Alternatively, each computing unit in the present disclosure may be provided with a multiplexer, respectively. For any computing unit, the multiplexers in the computing unit are respectively connected with the first register and the second register in the computing unit, and the first control signal in the disclosure can control the gating state of the multiplexers in the computing unit, so that the second register is communicated with the input of the first preset direction, and each matrix element in the first matrix transmitted according to the first preset direction can be buffered in the second register of the corresponding computing unit.

Optionally, an example of a configuration of the computing unit including a multiplexer, a first register and a second register in the present disclosure is shown in fig. 7.

In fig. 7, the calculation unit may include: a control unit 700, a multiplexer 701, a first register 702, a second register 703, a multiplication unit 704, and an addition unit 705. There is a data path between the first register 702 and the second register 703, i.e. the data buffered in the first register 702 can be transferred directly into the second register 703.

The first control signal is transmitted in the control line, and the control unit 700 in the calculation unit controls the multiplexer 701 to communicate with the second register 703 after receiving the first control signal. In addition, the control unit 700 may also transmit an enable signal to the second register 703, so that a matrix element in the first matrix is stored in the second register 703 through the multiplexer 701 as data to be stored.

Optionally, another example of the structure of the computing unit including a multiplexer, a first register and a second register in the present disclosure is shown in fig. 8.

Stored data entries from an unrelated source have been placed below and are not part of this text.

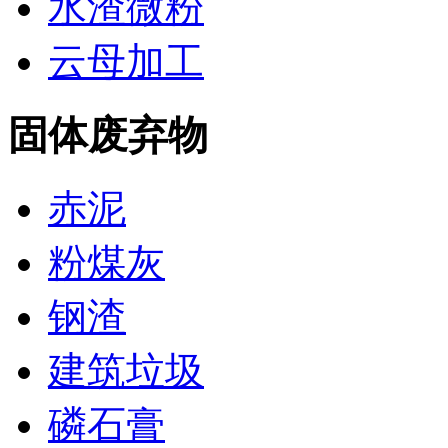
水渣微粉
云母加工
固体废弃物
赤泥
粉煤灰
钢渣
建筑垃圾
磷石膏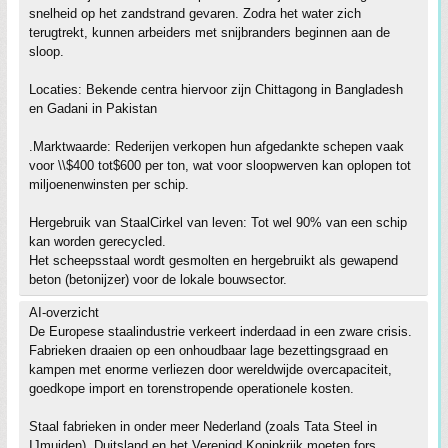
snelheid op het zandstrand gevaren. Zodra het water zich
terugtrekt, kunnen arbeiders met snijbranders beginnen aan de
sloop.
Locaties: Bekende centra hiervoor zijn Chittagong in Bangladesh
en Gadani in Pakistan
.Marktwaarde: Rederijen verkopen hun afgedankte schepen vaak
voor \\$400 tot$600 per ton, wat voor sloopwerven kan oplopen tot
miljoenenwinsten per schip.
Hergebruik van StaalCirkel van leven: Tot wel 90% van een schip
kan worden gerecycled.
Het scheepsstaal wordt gesmolten en hergebruikt als gewapend
beton (betonijzer) voor de lokale bouwsector.
AI-overzicht
De Europese staalindustrie verkeert inderdaad in een zware crisis.
Fabrieken draaien op een onhoudbaar lage bezettingsgraad en
kampen met enorme verliezen door wereldwijde overcapaciteit,
goedkope import en torenstropende operationele kosten.
Staal fabrieken in onder meer Nederland (zoals Tata Steel in
IJmuiden), Duitsland en het Verenigd Koninkrijk moeten fors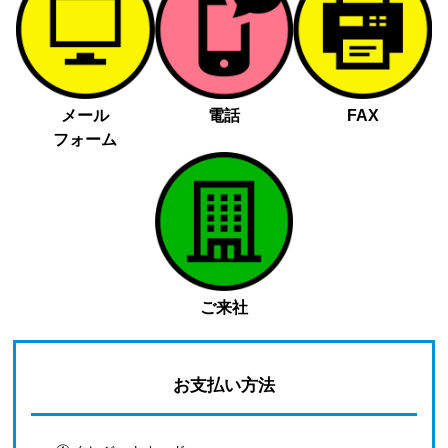
メール
電話
FAX
フォーム
ご来社
お支払い方法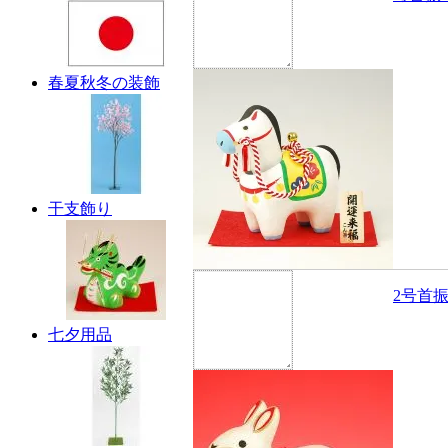
春夏秋冬の装飾
干支飾り
2号首
七夕用品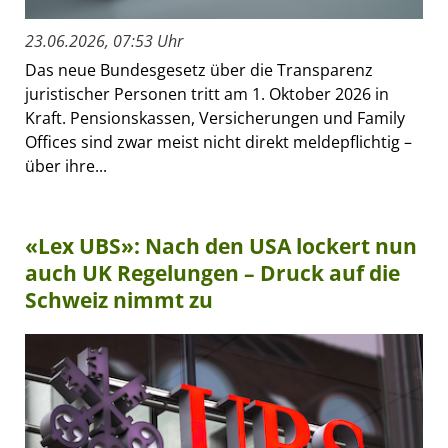
23.06.2026, 07:53 Uhr
Das neue Bundesgesetz über die Transparenz
juristischer Personen tritt am 1. Oktober 2026 in
Kraft. Pensionskassen, Versicherungen und Family
Offices sind zwar meist nicht direkt meldepflichtig –
über ihre...
«Lex UBS»: Nach den USA lockert nun
auch UK Regelungen – Druck auf die
Schweiz nimmt zu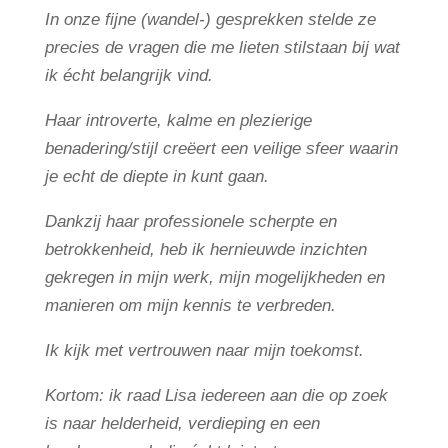
In onze fijne (wandel-) gesprekken stelde ze
precies de vragen die me lieten stilstaan bij wat
ik écht belangrijk vind.
Haar introverte, kalme en plezierige
benadering/stijl creëert een veilige sfeer waarin
je echt de diepte in kunt gaan.
Dankzij haar professionele scherpte en
betrokkenheid, heb ik hernieuwde inzichten
gekregen in mijn werk, mijn mogelijkheden en
manieren om mijn kennis te verbreden.
Ik kijk met vertrouwen naar mijn toekomst.
Kortom: ik raad Lisa iedereen aan die op zoek
is naar helderheid, verdieping en een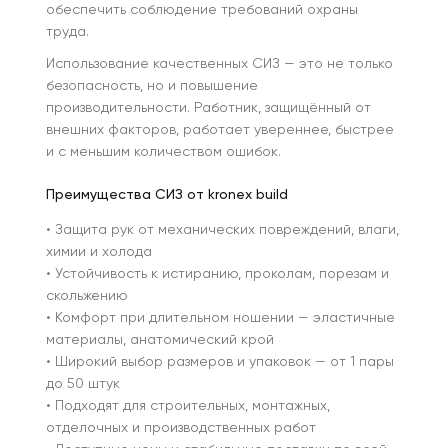
обеспечить соблюдение требований охраны
труда.
Использование качественных СИЗ — это не только
безопасность, но и повышение
производительности. Работник, защищённый от
внешних факторов, работает увереннее, быстрее
и с меньшим количеством ошибок.
Преимущества СИЗ от kronex build
• Защита рук от механических повреждений, влаги,
химии и холода
• Устойчивость к истиранию, проколам, порезам и
скольжению
• Комфорт при длительном ношении — эластичные
материалы, анатомический крой
• Широкий выбор размеров и упаковок — от 1 пары
до 50 штук
• Подходят для строительных, монтажных,
отделочных и производственных работ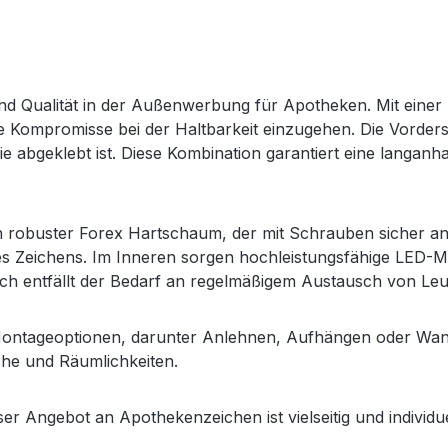
nd Qualität in der Außenwerbung für Apotheken. Mit einer
 Kompromisse bei der Haltbarkeit einzugehen. Die Vorderseit
ie abgeklebt ist. Diese Kombination garantiert eine langanha
h robuster Forex Hartschaum, der mit Schrauben sicher an d
s Zeichens. Im Inneren sorgen hochleistungsfähige LED-Mo
h entfällt der Bedarf an regelmäßigem Austausch von Leuc
ontageoptionen, darunter Anlehnen, Aufhängen oder Wandmo
he und Räumlichkeiten.
nser Angebot an Apothekenzeichen ist vielseitig und indivi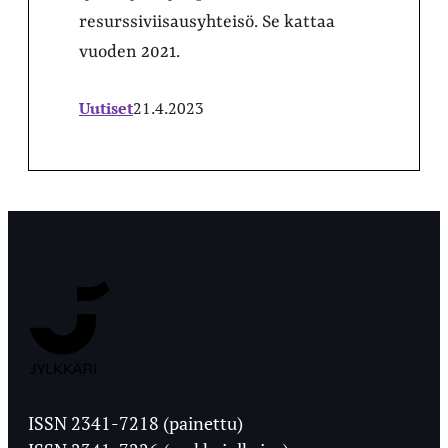
resurssiviisausyhteisö. Se kattaa
vuoden 2021.
Uutiset
21.4.2023
Jyväskylän
Ylioppilaslehti
ISSN 2341-7218 (painettu)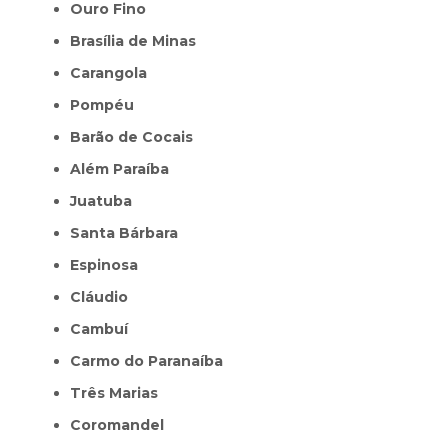
Ouro Fino
Brasília de Minas
Carangola
Pompéu
Barão de Cocais
Além Paraíba
Juatuba
Santa Bárbara
Espinosa
Cláudio
Cambuí
Carmo do Paranaíba
Três Marias
Coromandel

In fig. 8, the calculation unit may include: a control unit 800, a multiplexer 801, a first register 802, a second register 803, a multiplication unit 804, and an addition unit 805. There is no data path between the first register 802 and the second register 803, i.e. the data buffered in the first register 702 may not be transferred directly into the second register 703, but need to be transferred into the second register 703 via the multiplexer 801.

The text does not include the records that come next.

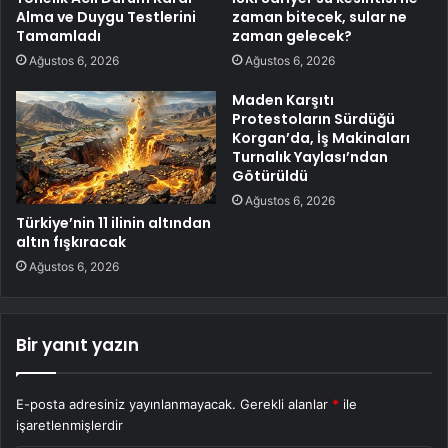
Alma ve Duygu Testlerini
zaman bitecek, sular ne
Tamamladı
zaman gelecek?
Ağustos 6, 2026
Ağustos 6, 2026
Maden Karşıtı
Protestoların Sürdüğü
Korgan’da, İş Makinaları
Turnalık Yaylası’ndan
Götürüldü
Ağustos 6, 2026
Türkiye’nin 11 ilinin altından
altın fışkıracak
Ağustos 6, 2026
Bir yanıt yazın
E-posta adresiniz yayınlanmayacak.
Gerekli alanlar
*
ile
işaretlenmişlerdir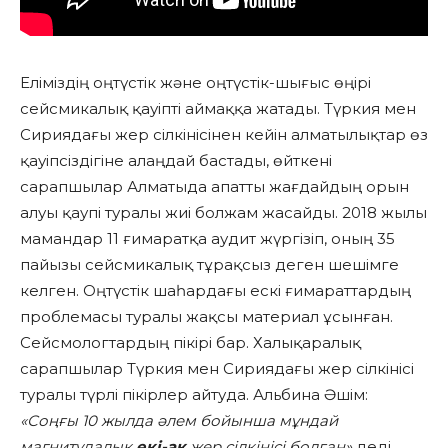
Еліміздің оңтүстік және оңтүстік-шығыс өңірі
сейсмикалық қауіпті аймаққа жатады. Түркия мен
Сириядағы жер сілкінісінен кейін алматылықтар өз
қауіпсіздігіне алаңдай бастады, өйткені
сарапшылар Алматыда апатты жағдайдың орын
алуы қаупі туралы жиі болжам жасайды. 2018 жылы
мамандар 11 ғимаратқа аудит жүргізіп, оның 35
пайызы сейсмикалық тұрақсыз деген шешімге
келген. Оңтүстік шаһардағы ескі ғимараттардың
проблемасы туралы жақсы материал ұсынған.
Сейсмологтардың пікірі бар. Халықаралық
сарапшылар Түркия мен Сириядағы жер сілкінісі
туралы түрлі пікірлер айтуда. Альбина Әшім:
«Соңғы 10 жылда әлем бойынша мұндай
магнитудалық
екі-ақ
жер сілкінісі болған»
деді.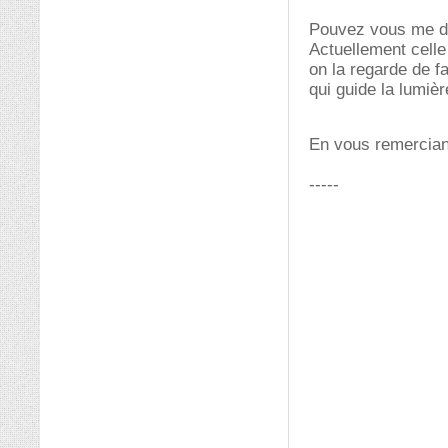
Pouvez vous me dir
Actuellement celle 
on la regarde de f
qui guide la lumièr
En vous remercia
-----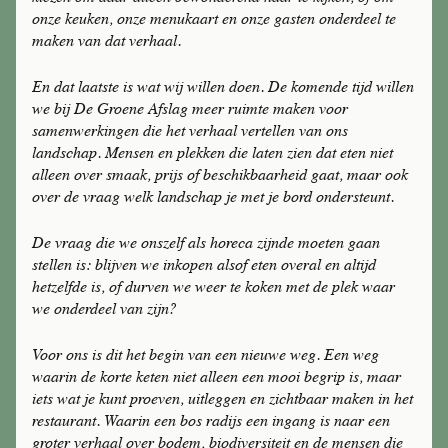
onze keuken, onze menukaart en onze gasten onderdeel te
maken van dat verhaal.
En dat laatste is wat wij willen doen. De komende tijd willen
we bij De Groene Afslag meer ruimte maken voor
samenwerkingen die het verhaal vertellen van ons
landschap. Mensen en plekken die laten zien dat eten niet
alleen over smaak, prijs of beschikbaarheid gaat, maar ook
over de vraag welk landschap je met je bord ondersteunt.
De vraag die we onszelf als horeca zijnde moeten gaan
stellen is: blijven we inkopen alsof eten overal en altijd
hetzelfde is, of durven we weer te koken met de plek waar
we onderdeel van zijn?
Voor ons is dit het begin van een nieuwe weg. Een weg
waarin de korte keten niet alleen een mooi begrip is, maar
iets wat je kunt proeven, uitleggen en zichtbaar maken in het
restaurant. Waarin een bos radijs een ingang is naar een
groter verhaal over bodem, biodiversiteit en de mensen die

The first control signal is transmitted in the control line, and the control unit 800 in the calculation unit controls the multiplexer 801 to communicate with the second register 803 after receiving the first control signal. In addition, the control unit 800 may also transmit an enable signal to the second register 803, so that a matrix element in the first matrix is stored in the second register 803 through the multiplexer 801 as data to be stored.

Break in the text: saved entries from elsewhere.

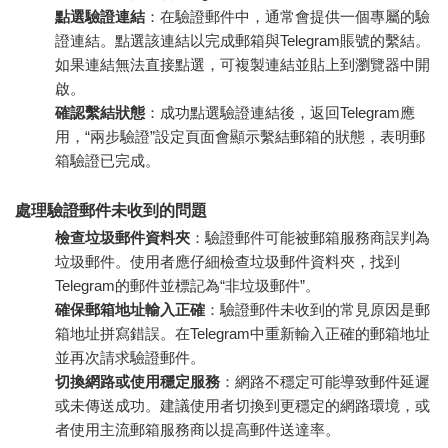
點選驗證連結
：在驗證郵件中，通常會提供一個專屬的驗
證連結。點選該連結以完成郵箱與Telegram賬號的繫結。
如果連結無法直接點選，可複製連結並貼上到瀏覽器中開
啟。
確認繫結狀態
：成功點選驗證連結後，返回Telegram應
用，“兩步驗證”設定頁面會顯示繫結郵箱的狀態，表明郵
箱驗證已完成。
處理驗證郵件未收到的問題
檢查垃圾郵件資料夾
：驗證郵件可能被郵箱服務商誤判為
垃圾郵件。使用者應仔細檢查垃圾郵件資料夾，找到
Telegram的郵件並標記為“非垃圾郵件”。
確保郵箱地址輸入正確
：驗證郵件未收到的常見原因是郵
箱地址拼寫錯誤。在Telegram中重新輸入正確的郵箱地址
並再次請求驗證郵件。
切換網路或使用穩定服務
：網路不穩定可能導致郵件延遲
或未傳送成功。建議使用者切換到更穩定的網路環境，或
者使用主流郵箱服務商以提高郵件送達率。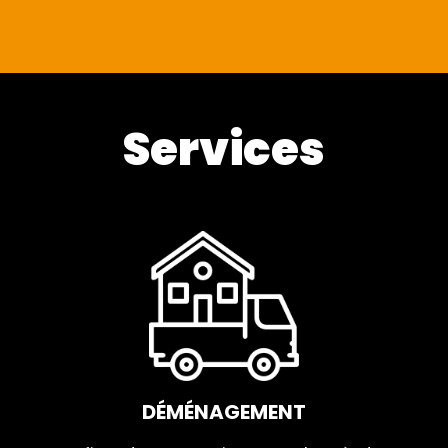
Services
DÉMÉNAGEMENT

The storage control method and the storage control device have the advantages that the storage control of the first register and the second register in the computing unit is conveniently realized by utilizing the first control signal and setting the multiplexer in the computing unit.

In an alternative example, the present disclosure may cause each matrix element in the plurality of third matrices to be buffered in the first register of each computing unit according to the first preset direction by the control signal. The flow of one example of the control of each matrix element buffering in the first register of the computation unit of the present disclosure is shown in fig. 9.

In fig. 9, S900, a second control signal is sent to each computing unit based on the control input terminal of each computing unit.

Alternatively, the control input of the computing unit in the present disclosure may refer to the connection of the computing unit to the control line. Each computing unit may receive a control signal, e.g. a first control signal or a second control signal, etc., transmitted in the control line via its control input.

In one example, the second control signal in the present disclosure may include: the first register stores an indication and a location identification of the computing unit. Wherein the first register store indicates that data currently transferred for informing the computing unit needs to be stored in the first register. The position identification of the computing unit is used for informing the computing unit corresponding to the data transmitted by the computing unit currently.

In another example, the second control signal in the present disclosure may include: a shift indication. The shift instruction is used for notifying the computing unit to carry out shift processing on the matrix elements stored in the first register of the computing unit, so that the matrix elements stored in the first register of the computing unit are shifted out of the first register and transferred into the first registers of other computing units.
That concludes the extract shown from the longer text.